Denis Diderot à Sophie Volland

Entre 1755 et 1774, le maître d’œuvre de l’encyclopédie, adresse cinq cent cinquante-trois lettres à celle qu’il appelle sa « muse ». Il a quarante-deux ans quand il la rencontre, elle trente-huit. Ces missives à la fois tendres, empressées, spirituelles et savantes sont comme le journal intime d’un intellectuel enthousiaste et amoureux car Sophie partage la passion de son ami pour les idées et la littérature. Leur liaison se poursuit jusqu’à la disparition de Sophie, le 22 février 1784. Diderot ne lui survit que six mois.

18 octobre 1760

Nous recevrons, vous, mes lettres, moi, les vôtres, deux à deux, c’est une affaire arrangée. Combien d’autres plaisirs qui s’accroissent par l’impatience et par le délai ? Eloigner nos jouissances, souvent c’est nous servir. Faire attendre le bonheur, c’est ménager à son ami une perspective agréable, c’est en user avec lui comme l’économe fidèle qui placerait à un haut intérêt le dépôt oisif qu’on lui aurait confié. Voilà des maximes qui ne déplairont pas (à) votre sœur. J’en ai entendu de plus folles encore. Il y en a qui préfèrent l’espoir à la possession et qui disent qu’on ne s’ennuie presque jamais d’espérer  et qu’il est rare qu’on ne s’ennuie pas d’avoir. Je réponds moi, qu’on espère toujours avec quelque peine,  et qu’on ne jouit jamais sans quelque plaisir. Et puis la vie s’échappe : la sagacité des hommes a donné au temps une voix qui les avertit de sa fuite sourde et légère, mais à quoi bon l’heure sonne-t-elle, si ce n’est jamais l’heure du plaisir. Venez, mon amie, venez que je vous embrasse. Venez et que tous vos instants et tous les miens soient marqués par notre tendresse, que votre pendule et la mienne battent toujours la minute où je vous aime et que la longue nuit qui nous attend soit au moins précédée de quelques beaux jours. (….)

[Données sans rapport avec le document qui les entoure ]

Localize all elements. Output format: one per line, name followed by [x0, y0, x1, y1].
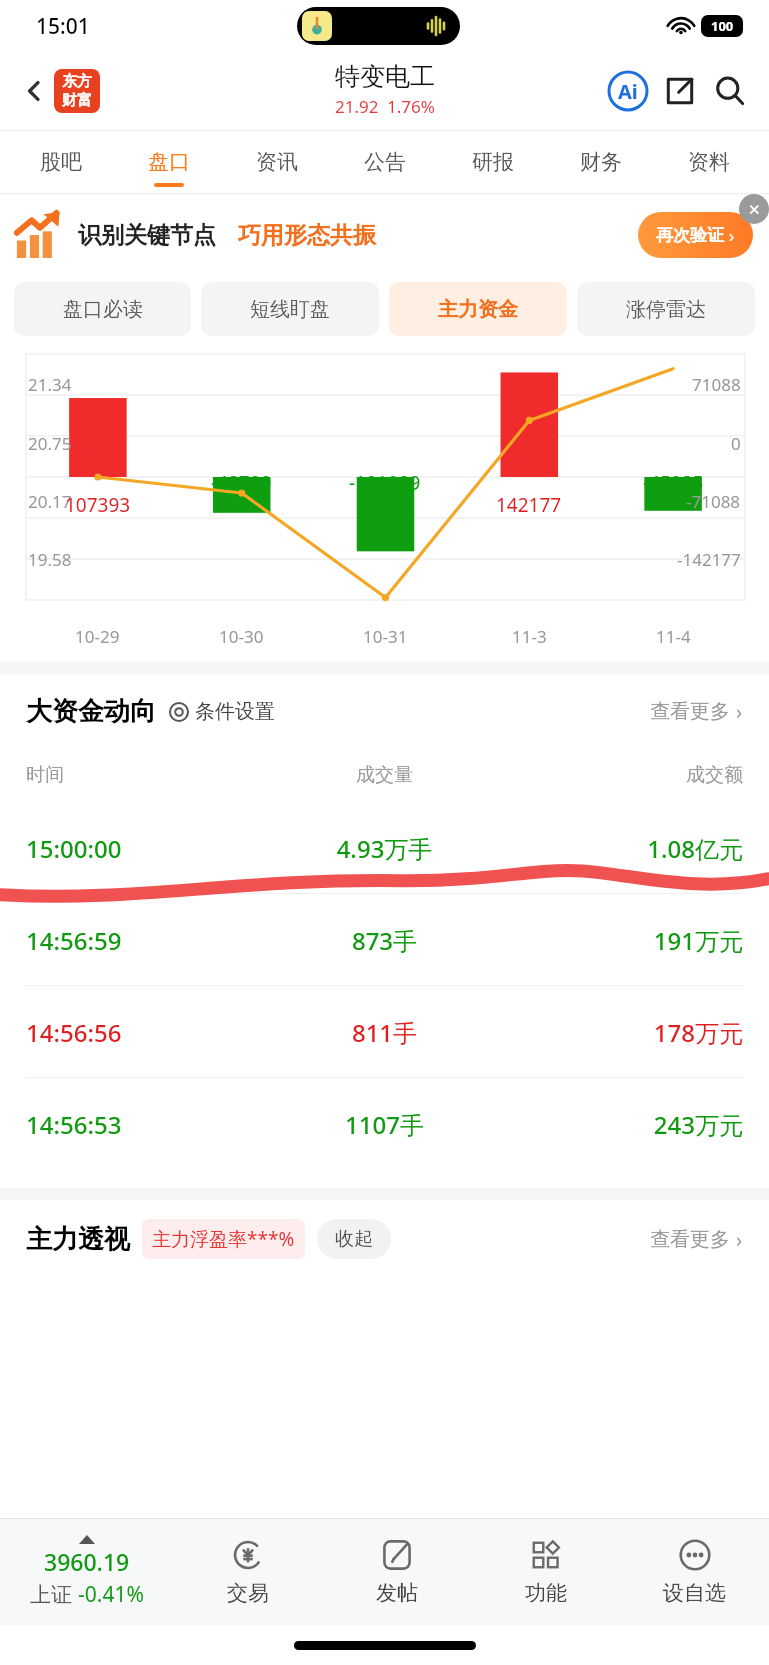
staticText: 大资金动向: [26, 695, 156, 728]
button[interactable]: 交易: [173, 1519, 322, 1625]
staticText: 短线盯盘: [250, 297, 330, 322]
button[interactable]: 研报: [439, 131, 547, 193]
staticText: ✕: [748, 201, 761, 218]
staticText: 100: [711, 17, 734, 35]
button[interactable]: 主力浮盈率***%: [152, 1219, 295, 1259]
staticText: 71088: [692, 373, 741, 396]
staticText: 查看更多: [650, 699, 730, 724]
staticText: 盘口必读: [63, 297, 143, 322]
button[interactable]: 收起: [335, 1219, 373, 1259]
button[interactable]: 股吧: [6, 131, 115, 193]
staticText: 特变电工: [335, 61, 435, 92]
button[interactable]: 14:56:59: [26, 894, 743, 986]
staticText: 873手: [265, 924, 504, 957]
button[interactable]: AI: [605, 68, 651, 114]
button[interactable]: Share: [657, 68, 703, 114]
button[interactable]: Search: [707, 68, 753, 114]
button[interactable]: 15:00:00: [26, 802, 743, 894]
staticText: 11-3: [512, 625, 547, 648]
staticText: 条件设置: [195, 699, 275, 724]
staticText: -48700: [211, 470, 272, 496]
button[interactable]: Close: [739, 194, 769, 224]
staticText: 243万元: [504, 1108, 743, 1141]
staticText: 21.92: [335, 95, 379, 118]
staticText: 10-29: [75, 625, 120, 648]
staticText: 设自选: [663, 1580, 726, 1606]
staticText: 3960.19: [44, 1546, 130, 1577]
staticText: 21.34: [28, 373, 72, 396]
staticText: Ai: [618, 78, 638, 105]
staticText: 10-30: [219, 625, 264, 648]
button[interactable]: 盘口: [115, 131, 223, 193]
staticText: 1.76%: [387, 95, 435, 118]
staticText: 0: [731, 432, 741, 454]
staticText: 15:01: [36, 12, 90, 41]
staticText: ›: [736, 1226, 743, 1253]
staticText: 资料: [688, 149, 730, 175]
button[interactable]: 公告: [331, 131, 439, 193]
staticText: 财富: [62, 91, 92, 110]
button[interactable]: 东方: [54, 69, 100, 113]
staticText: 20.75: [28, 432, 72, 454]
staticText: 107393: [65, 492, 131, 518]
button[interactable]: Back: [14, 71, 54, 111]
button[interactable]: 再次验证: [656, 212, 735, 258]
staticText: 收起: [335, 1227, 373, 1251]
staticText: 11-4: [656, 625, 691, 648]
button[interactable]: 盘口必读: [14, 282, 191, 336]
button[interactable]: 识别关键节点: [16, 194, 759, 276]
staticText: 成交量: [265, 763, 504, 787]
staticText: 盘口: [148, 149, 190, 175]
staticText: -71088: [686, 490, 741, 512]
button[interactable]: 资讯: [223, 131, 331, 193]
button[interactable]: 资料: [655, 131, 763, 193]
staticText: 14:56:56: [26, 1016, 265, 1049]
staticText: 功能: [525, 1580, 567, 1606]
staticText: 研报: [472, 149, 514, 175]
staticText: -0.41%: [78, 1580, 144, 1609]
button[interactable]: 财务: [547, 131, 655, 193]
button[interactable]: 涨停雷达: [577, 282, 755, 336]
staticText: 191万元: [504, 924, 743, 957]
staticText: 15:00:00: [26, 832, 265, 865]
staticText: 查看更多: [650, 1227, 730, 1252]
staticText: ›: [736, 698, 743, 725]
staticText: 主力资金: [438, 297, 518, 322]
staticText: -45935: [643, 470, 704, 496]
staticText: 交易: [227, 1580, 269, 1606]
staticText: 涨停雷达: [626, 297, 706, 322]
button[interactable]: 发帖: [322, 1519, 471, 1625]
staticText: 财务: [580, 149, 622, 175]
staticText: 发帖: [376, 1580, 418, 1606]
staticText: 19.58: [28, 548, 72, 570]
staticText: 资讯: [256, 149, 298, 175]
button[interactable]: 短线盯盘: [201, 282, 379, 336]
button[interactable]: 查看更多: [650, 1226, 743, 1253]
staticText: 主力浮盈率***%: [152, 1226, 295, 1252]
staticText: 东方: [62, 72, 92, 91]
staticText: 成交额: [504, 763, 743, 787]
staticText: 14:56:59: [26, 924, 265, 957]
button[interactable]: 查看更多: [650, 698, 743, 725]
button[interactable]: 条件设置: [168, 699, 275, 724]
button[interactable]: 主力资金: [389, 282, 567, 336]
staticText: 178万元: [504, 1016, 743, 1049]
staticText: 股吧: [40, 149, 82, 175]
staticText: ›: [729, 224, 735, 247]
button[interactable]: 功能: [471, 1519, 620, 1625]
button[interactable]: 14:56:53: [26, 1078, 743, 1170]
button[interactable]: 3960.19: [0, 1519, 173, 1625]
staticText: 上证: [30, 1580, 78, 1609]
staticText: 14:56:53: [26, 1108, 265, 1141]
staticText: 再次验证: [656, 225, 724, 246]
staticText: 巧用形态共振: [238, 221, 376, 250]
staticText: 142177: [496, 492, 562, 518]
staticText: 10-31: [363, 625, 408, 648]
staticText: 主力透视: [26, 1223, 130, 1256]
staticText: 4.93万手: [265, 832, 504, 865]
button[interactable]: 14:56:56: [26, 986, 743, 1078]
button[interactable]: 设自选: [620, 1519, 769, 1625]
staticText: 时间: [26, 763, 265, 787]
staticText: 识别关键节点: [78, 221, 216, 250]
staticText: 1107手: [265, 1108, 504, 1141]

Chère femme, combien je vous aime ! Combien je vous estime ! En dix endroits, votre lettre m’a pénétré de joie. Je ne saurais vous dire ce que la droiture et la vérité font sur moi. Si le spectacle de l’injustice me transporte quelquefois d’une telle indignation que j’en perds les jugements et dans ce délire je tuerais, j’anéantirais, aussi celui de l’équité me remplit d’une douceur, m’enflamme de chaleur et d’un enthousiasme où la vie, s’il fallait la perdre, ne me tiendrait à rien. Alors il me semble que mon cœur s’étende au-dedans de moi, qu’il nage, je ne sais quelle sensation délicieuse et subtile me parcourt partout, j’ai peine à respirer, il excite à toute la surface de mon corps, comme un frémissement, c’est surtout au haut du front, à l’origine des cheveux qu’il se fait sentir, et puis les symptômes de l’admiration et du plaisir viennent se mêler sur mon visage avec ceux de la joie, et mes yeux se remplissent de pleurs. Voilà ce que je suis quand je m’intéresse vivement à celui qui fait le bien.

Oh, ma Sophie, combien de beaux moments je vous dois ! Combien je vous en devrai encore ! Oh Angélique, ma chère enfant, je te parle ici et tu ne m’entends pas, mais si tu lis jamais ces mots quand je ne serai plus, car tu me survivras, tu verras que je m’occupais de toi et que je disais, dans un temps où j’ignorais quel sort tu me préparais, qu’il dépendrait de toi de me faire mourir de plaisir ou de peine. (…)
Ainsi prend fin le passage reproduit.